-- Information shown follows --

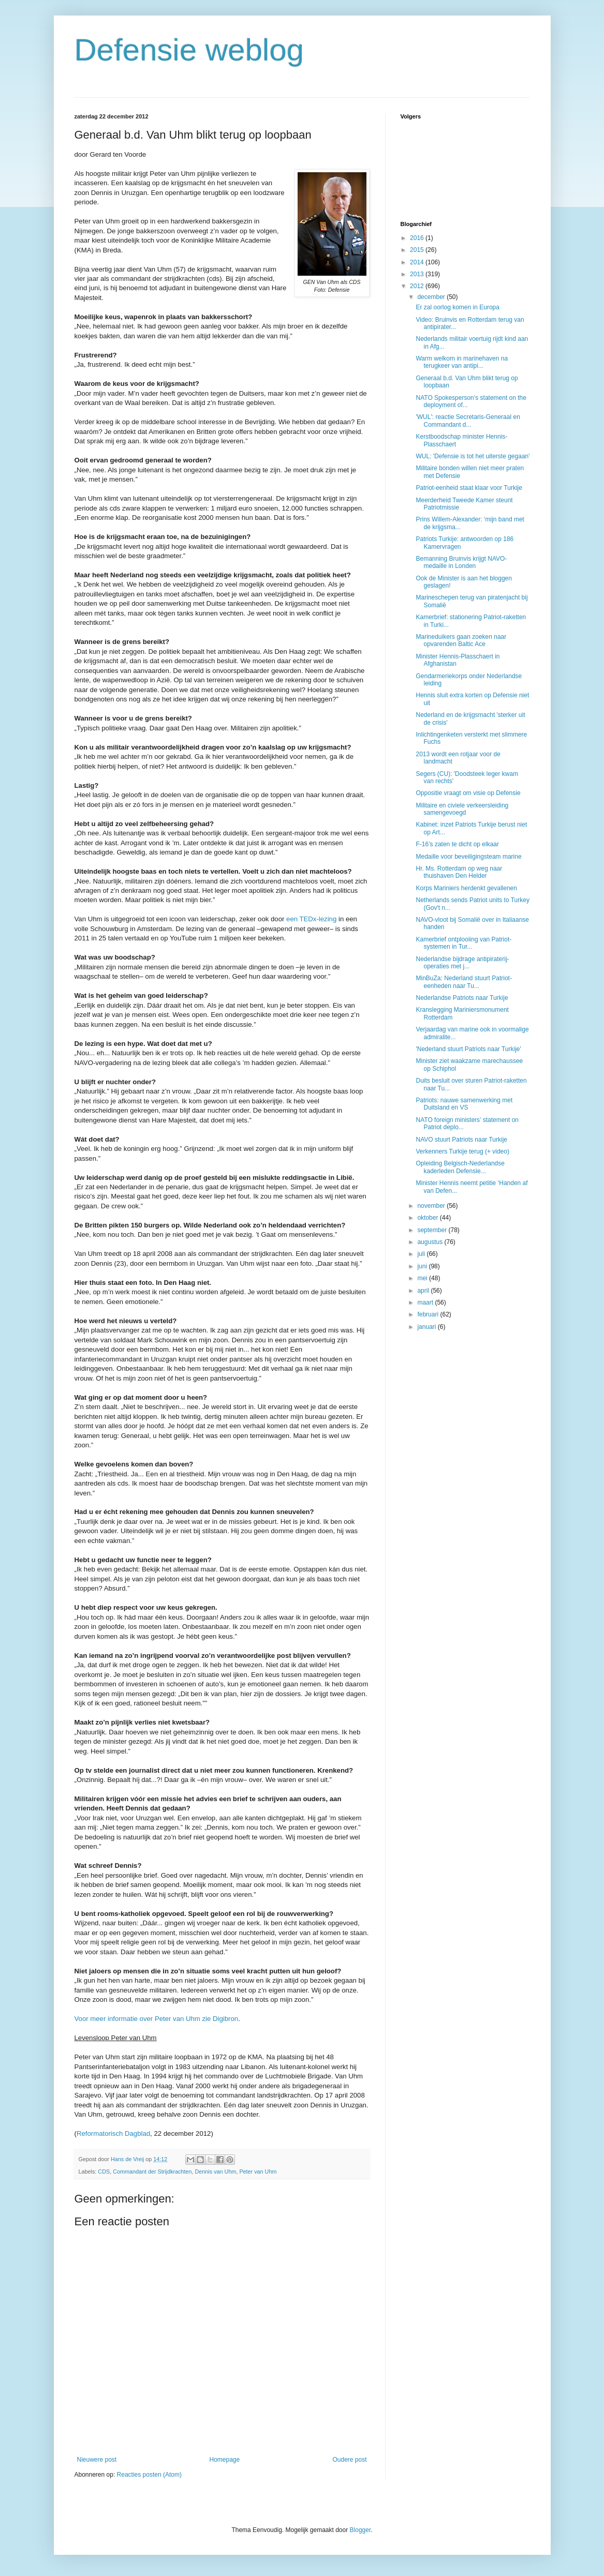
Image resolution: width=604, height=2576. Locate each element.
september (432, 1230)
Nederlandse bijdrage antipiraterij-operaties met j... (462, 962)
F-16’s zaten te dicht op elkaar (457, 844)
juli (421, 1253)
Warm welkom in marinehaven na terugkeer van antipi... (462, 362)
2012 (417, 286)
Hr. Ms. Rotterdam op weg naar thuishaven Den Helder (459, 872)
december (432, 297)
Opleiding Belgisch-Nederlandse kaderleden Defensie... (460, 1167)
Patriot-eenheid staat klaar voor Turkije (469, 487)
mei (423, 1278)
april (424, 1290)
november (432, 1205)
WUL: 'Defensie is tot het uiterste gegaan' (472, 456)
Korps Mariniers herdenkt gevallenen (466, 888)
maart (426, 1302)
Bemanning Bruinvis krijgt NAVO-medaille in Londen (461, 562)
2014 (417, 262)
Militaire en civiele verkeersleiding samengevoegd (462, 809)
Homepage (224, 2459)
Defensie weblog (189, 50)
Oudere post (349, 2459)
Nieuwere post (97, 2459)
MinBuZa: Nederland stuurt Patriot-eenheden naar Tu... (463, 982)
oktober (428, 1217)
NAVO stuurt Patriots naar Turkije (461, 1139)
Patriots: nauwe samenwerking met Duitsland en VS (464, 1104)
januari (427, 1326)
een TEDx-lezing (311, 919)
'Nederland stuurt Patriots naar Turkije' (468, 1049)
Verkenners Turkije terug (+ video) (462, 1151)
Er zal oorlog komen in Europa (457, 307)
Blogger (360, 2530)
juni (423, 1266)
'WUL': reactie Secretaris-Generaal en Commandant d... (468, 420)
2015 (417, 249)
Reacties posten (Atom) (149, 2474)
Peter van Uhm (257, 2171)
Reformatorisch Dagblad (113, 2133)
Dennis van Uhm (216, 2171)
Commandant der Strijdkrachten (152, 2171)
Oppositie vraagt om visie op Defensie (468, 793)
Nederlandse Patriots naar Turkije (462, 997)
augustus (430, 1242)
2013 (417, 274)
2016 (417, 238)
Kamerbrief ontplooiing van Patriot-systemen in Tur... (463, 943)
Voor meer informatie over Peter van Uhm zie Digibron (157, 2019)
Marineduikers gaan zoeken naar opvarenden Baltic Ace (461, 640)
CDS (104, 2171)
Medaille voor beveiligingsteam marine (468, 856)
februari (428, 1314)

-- Information shown concluded --
-- Information shown follows --

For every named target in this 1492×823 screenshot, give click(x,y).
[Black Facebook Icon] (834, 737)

-- Information shown concluded --
-- Information shown follows --

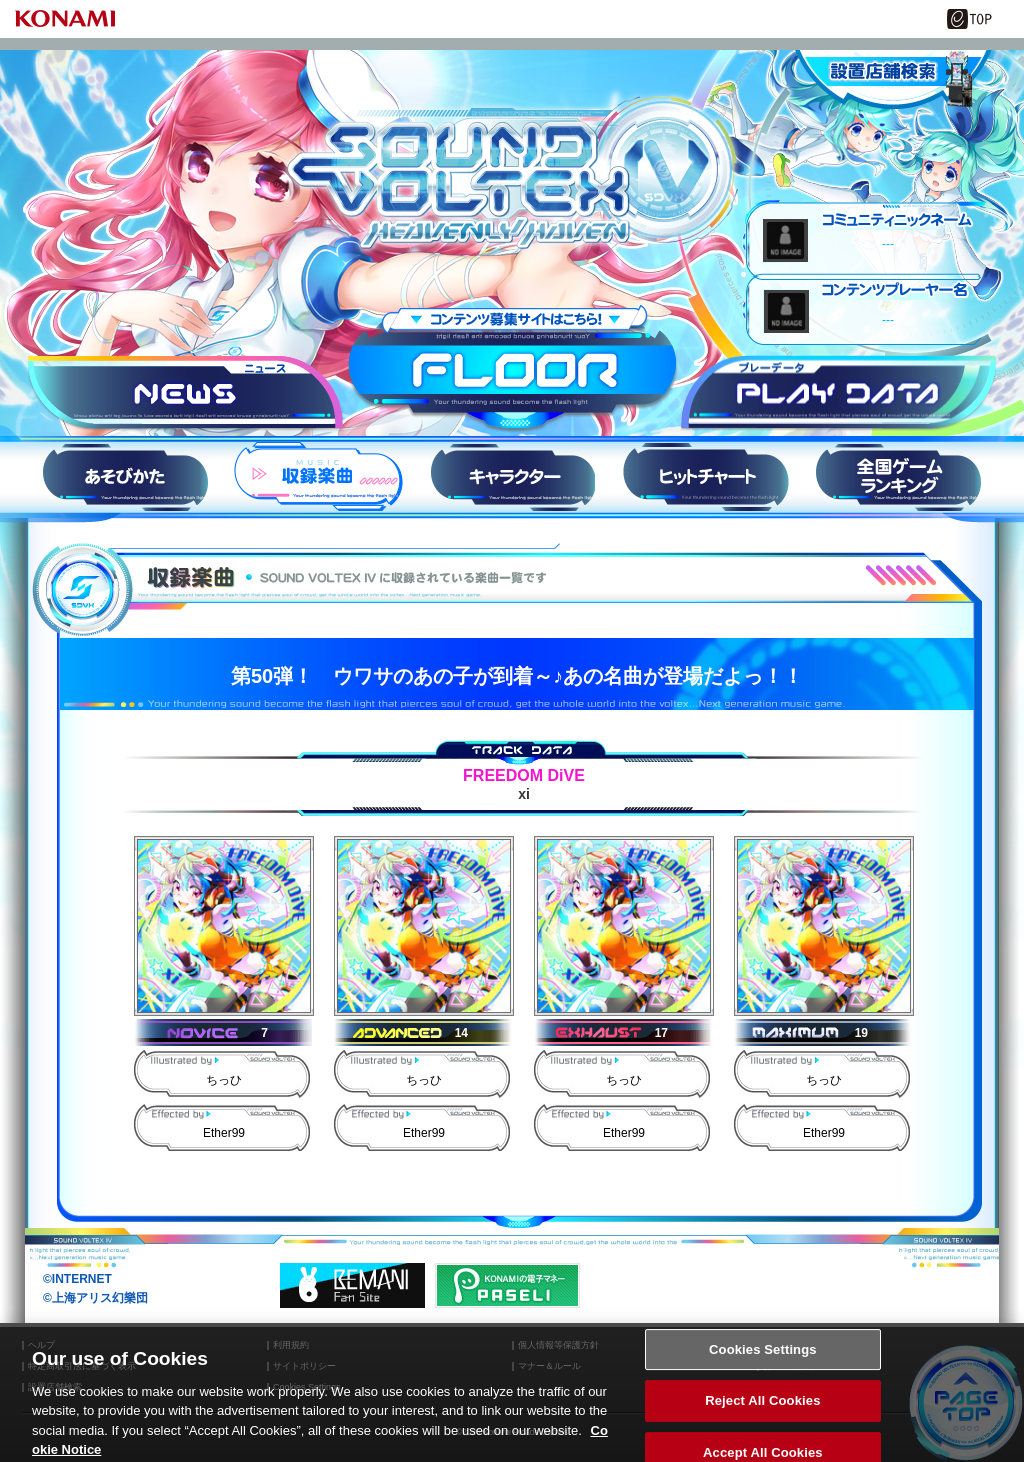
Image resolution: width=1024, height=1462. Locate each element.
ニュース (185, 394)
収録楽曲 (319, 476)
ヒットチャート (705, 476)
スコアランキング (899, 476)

-- Information shown concluded --

What you should do: Exactly how many lines in the records contain the string "each"? Give that number alone.

Expected output: 2